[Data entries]
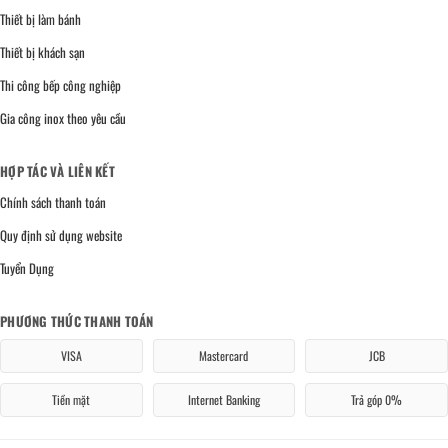
Thiết bị làm bánh
Thiết bị khách sạn
Thi công bếp công nghiệp
Gia công inox theo yêu cầu
HỢP TÁC VÀ LIÊN KẾT
Chính sách thanh toán
Quy định sử dụng website
Tuyển Dụng
PHƯƠNG THỨC THANH TOÁN
VISA
Mastercard
JCB
Tiền mặt
Internet Banking
Trả góp 0%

§ What to work on:
Although the records contain pictures, your copy should hold only the text, reproduced exactly.

§ Task solution:
Thiết bị làm bánh
Thiết bị khách sạn
Thi công bếp công nghiệp
Gia công inox theo yêu cầu
HỢP TÁC VÀ LIÊN KẾT
Chính sách thanh toán
Quy định sử dụng website
Tuyển Dụng
PHƯƠNG THỨC THANH TOÁN
VISA
Mastercard
JCB
Tiền mặt
Internet Banking
Trả góp 0%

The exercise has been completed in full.